Good news! There are 2 Latest 'Relief' News about Omicron, Find Out Here, Come On!

 The new Omicron variant which was first detected in South Africa was labeled by WHO as a Variant of Concern (VOC) or a variant that causes increased transmission. No doubt, the world became anxious made. Because, Omicron is known to spread faster than other variants, even the Delta variant.

However, the good news about Omicron has been increasing lately. Previously, the good news came from vaccine research. A new study by Sinovac BioTech found that a third injection (booster) of the company's vaccine can produce more than double the level of neutralizing antibody against the Omicron variant of COVID-19.

Now, good news comes from the analysis of the symptoms of infection with the Omicron variant. Let's take a look at the 'relief' news below!

Good News Based on Studies from South Africa

Recently, South Africa's National Institute for Infectious Diseases (NICD) found that those infected with Omicron were much less likely to end up in hospital than those infected with Delta. This was presented Wednesday (22/12).

"In South Africa, it's an epidemic. Omicron is behaving in a less severe way," NICD's Professor Cheryl Cohen told Reuters, as reported by CNBC.

Furthermore, the study revealed that the majority of citizens in South Africa have been infected with COVID-19. That is, they already have a higher level of immunity to this virus.
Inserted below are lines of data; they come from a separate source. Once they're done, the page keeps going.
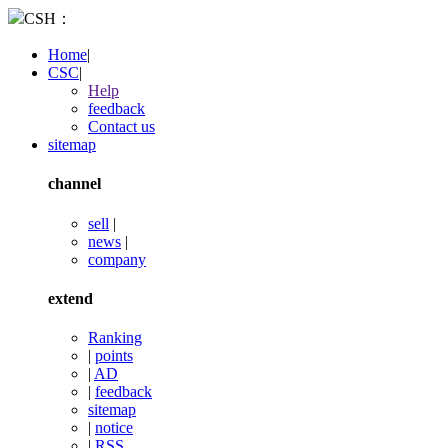
CSH：
Home
|
CSC
|
Help
feedback
Contact us
sitemap
channel
sell
|
news
|
company
extend
Ranking
|
points
|
AD
|
feedback
sitemap
|
notice
|
RSS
Good News Based on Studies from Scotland

Good news about the Omicron variant also comes from Scotland. A similar study was also conducted by the University of Edinburgh which included data on 23,840 Omicron cases and 126,511 Delta cases collected from November 1 to December 19.

Based on the study, it was concluded that patients infected with Omicron but who were fully vaccinated had an 80% lower chance of being hospitalized compared to Delta infection.

"Although scanty, this study is good news. The two-thirds reduction in hospitalizations in vaccinated young people twice compared to Delta suggests that Omicron will be milder for more people," said James Naismith, director of the Rosalind Franklin Institute and professor of construction biology at University of Oxford, quoted from CNN International.

However, WHO still does not dare to conclude all research regarding this Omicron variant. The WHO's technical lead for COVID-19, Maria van Kerkhove, said that more research was needed to draw conclusions.